The company also rationalized its SKU base by 18 percent, and downsized and restructured its SchoolHouse division, which will be profitable this year, the first LeapFrog division to return to profitability. While saying sales declines would moderate in 2007 and return to positive in 2008, Katz would not make the same claim for a return to profitability and remained silent on that issue.
Ready to 'reload'Completion of the fix aspect has since led to the “reload” portion of the effort, which includes new products with sharper marketing. Katz promises a “much more disciplined approach” to introductions “while leaving room for an appropriate level of risk-taking for high-potential products that could result in a big upside. We are looking for new products to meet our target margin range of 40 percent—mid-40s, in fact. We have and will continue to manage up or manage out products that don't meet this hurdle.”
Katz said the return-on-investment period for new products ranges from one-to three years. He also cautioned that the plan to age up the portfolio overall did not mean an abandonment of the company's infant, toddler and preschool business, which include some of its most profitable items.
Among the notable new products for younger children is the ClickStart My First Computer learning system, which turns a television into part of a wireless preschoolers' computer, teaching both preschool skills and computer functionality. New titles for its ongoing Leapster system will ship in the third quarter.

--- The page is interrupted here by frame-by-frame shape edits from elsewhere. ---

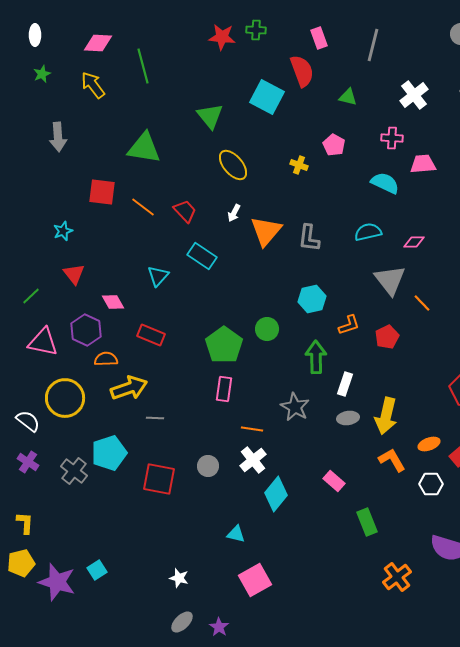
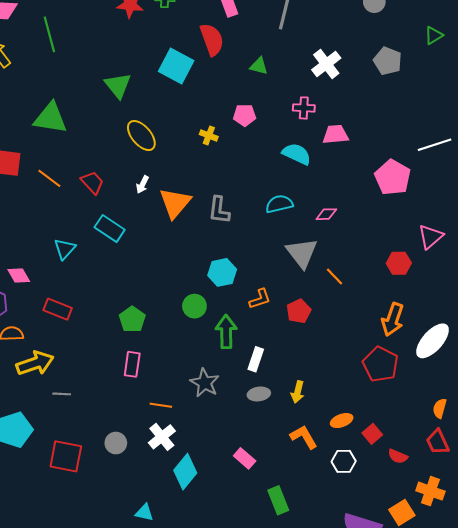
pink pentagon: (334, 145) -> (245, 115), turned -30
green circle: (267, 329) -> (194, 306), moved
green pentagon: (224, 345) -> (132, 319), size x0.7
yellow arrow: (386, 416) -> (298, 392), size x0.6

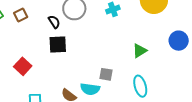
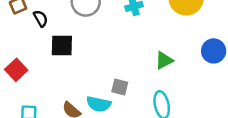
black semicircle: (54, 22) -> (41, 18), moved

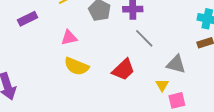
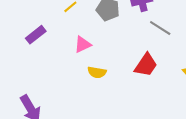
yellow semicircle: (76, 66) -> (97, 72), size x0.7

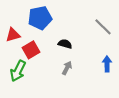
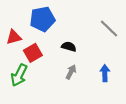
blue arrow: (107, 64) -> (105, 73), moved

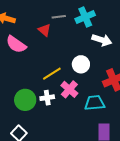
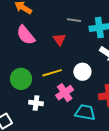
red triangle: (44, 30) -> (59, 39), moved
white cross: (47, 98) -> (36, 103), moved
green circle: (25, 100) -> (21, 79), moved

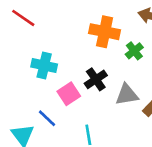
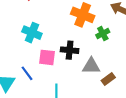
black cross: (96, 79) -> (70, 50), turned 30
pink square: (69, 94) -> (47, 57), turned 30

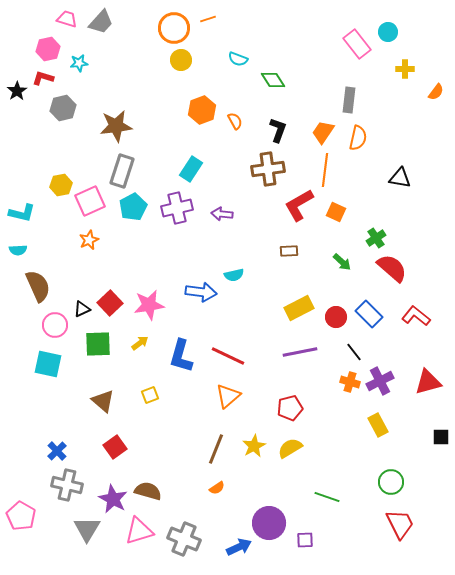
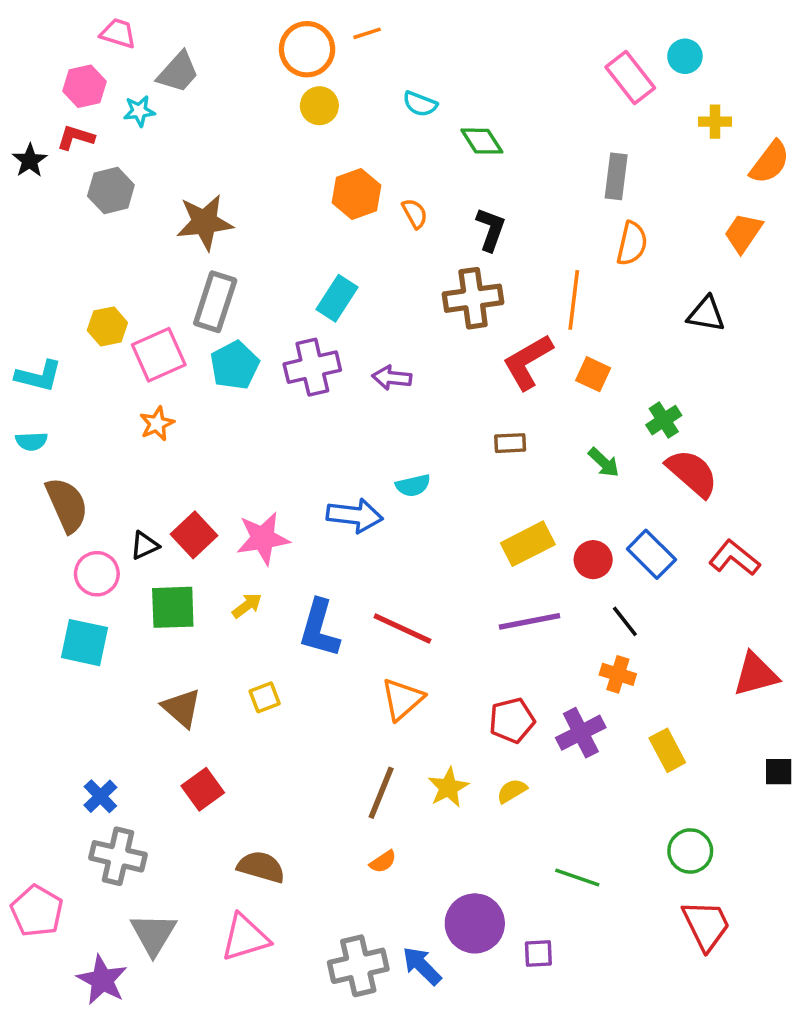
gray trapezoid: (101, 22) -> (178, 72), moved
orange semicircle: (436, 92) -> (770, 162), size x1.5
orange trapezoid: (323, 132) -> (743, 233), moved
purple cross: (380, 381) -> (581, 733), moved
yellow semicircle: (290, 448) -> (512, 791), size x0.7
purple star: (113, 499) -> (102, 980), moved
gray cross: (184, 539) -> (358, 966), moved, turned -36
blue arrow: (239, 547) -> (422, 966), turned -110

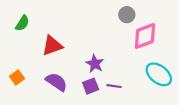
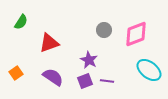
gray circle: (127, 15) -> (104, 30), moved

“We estimate that the reading market is a $1 billion market in the U.S. alone and retaking that market is critical to our plan,” Katz said. As a result, the company will emphasize product development across a category rather that search for short-lived one-hit wonders.
Success of Fly Fusion will be largely determined by its Web connectivity and the fact that it will largely be sold outside the toy aisle as well as in alternate retail channels
Headed onlineLastly, LeapFrog will move online in sales and development. It will support retailer Web sites as well as its own direct sales and will move toward providing downloadable content. It represents the fastest growing segment of retail and is unconstrained by the physical limitation of shelf space.
In 2006, LeapFrog spent essentially nothing on Web marketing but will spend 15 percent of its marketing budget this year toward developing that outlet. While plans call for there to be downloadable content available for its learning systems, the immediate business model will remain a traditional “purchase software at retailer” business, according to Katz.
“My guess is that retailers will give them the benefit of the doubt [about the turnaround plan] because, quite frankly, they'll go back and squeeze them if the product doesn't sell, so they're not really at risk,” the money manager offered. “So now the question is can the new management team reinvigorate the brand and, unlike some people on Wall Street, I think the jury is out for another two years. That's how long it will take until we discover whether or not the new product is going to catch on or not. But when you've got that kind of cash sitting there, you might even have four or five years to tinker.”
But Katz isn't thinking in those terms: “We realize without any naïveté and a very acute sense of our upside and downside risk exposures that 2007 will be all about execution and about reloading our product pipeline in preparation for 2008.”